Pakistan Supreme Court has expressed disappointment over what it has called a 'subjective sense of morality' shown by a Lahore High Court (LHC) judge.
The LHC judge had passed an order which overshadowed his responsibility of protecting a citizen's constitutional right to liberty.
According to Dawn News, Justice Asif Saeed Khosa of the Supreme Court said in a verdict that 'the court has been saddened by the fact that through the impugned order a judge of a high court had allowed his responsibility of protecting a citizen's constitutional right to liberty to be overshadowed by his own subjective sense of morality'.
The controversy began when the LHC judge disposed of a habeas corpus petition on July 4 and ordered that Naseem Akhtar, 28, lived with her father so that the veracity of two marriages could be adjudged by the relevant court, the report said.

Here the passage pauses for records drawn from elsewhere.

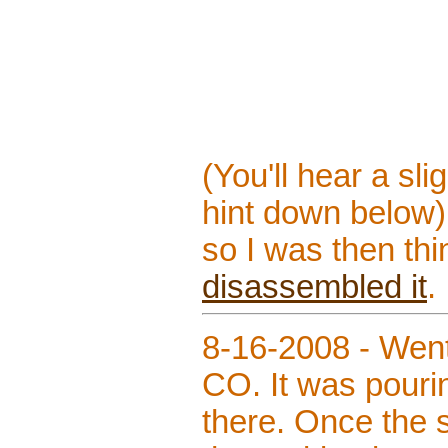
(You'll hear a sl
hint down below)
so I was then thin
disassembled it
.
8-16-2008 - Went
CO. It was pouri
there. Once the s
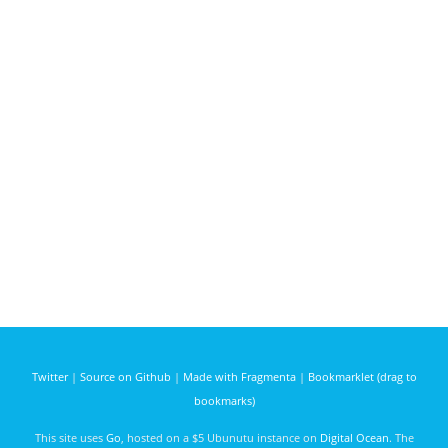
Twitter
|
Source on Github
|
Made with Fragmenta
|
Bookmarklet (drag to
bookmarks)
This site uses
Go
, hosted on a $5 Ubunutu instance on
Digital Ocean
. The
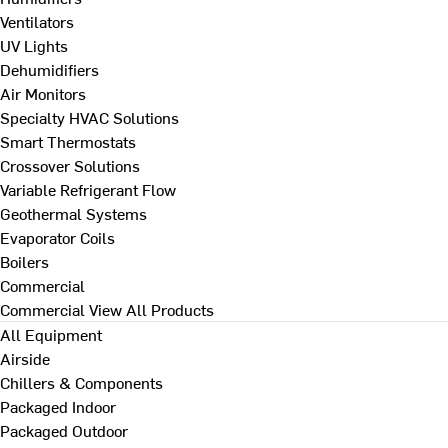
Ventilators
UV Lights
Dehumidifiers
Air Monitors
Specialty HVAC Solutions
Smart Thermostats
Crossover Solutions
Variable Refrigerant Flow
Geothermal Systems
Evaporator Coils
Boilers
Commercial
Commercial
View All Products
All Equipment
Airside
Chillers & Components
Packaged Indoor
Packaged Outdoor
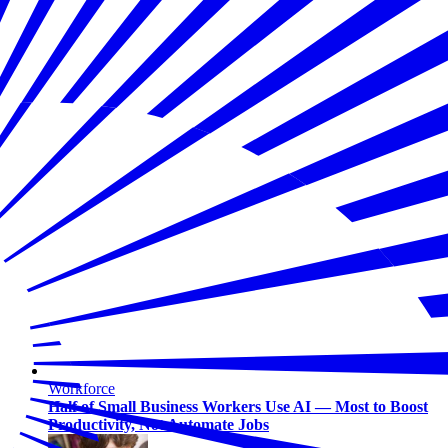
Workforce
Half of Small Business Workers Use AI — Most to Boost
Productivity, Not Automate Jobs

The dispute revolves around claims by Mohammad Imran Khan and Mohammad Tariq that they married with the same woman.
Khan cited May 14 as the date when he married Akhtar whereas Tariq said he married on Dec 25 last year and that the marriage was still intact - a claim acknowledged by Akhtar and her father Ali Mohammad.
Akhtar pleaded that she was not in confinement or restrained while living with her father and wanted to live with him.
She had filed on June 26 a jactitation of marriage suit against Khan and the case was pending with a family court in Sillanwali, Sargodha district.
Akhtar denied that she had married Khan and pleaded that he should be restrained 'from being her husband'.
But the high court did not accept the plea, saying the contention was untenable and the court could not allow a person to live an 'immoral life'.
She would stay in the Darul Aman till the time her suit for jactitation of marriage was decided, the high court judge ruled in his chambers.
The Supreme Court converted the petition into an appeal and ordered that Akhtar be set free and live with her father.
The apex court asked the registrar of the LHC to bring the verdict to the notice of the judge-in-chamber.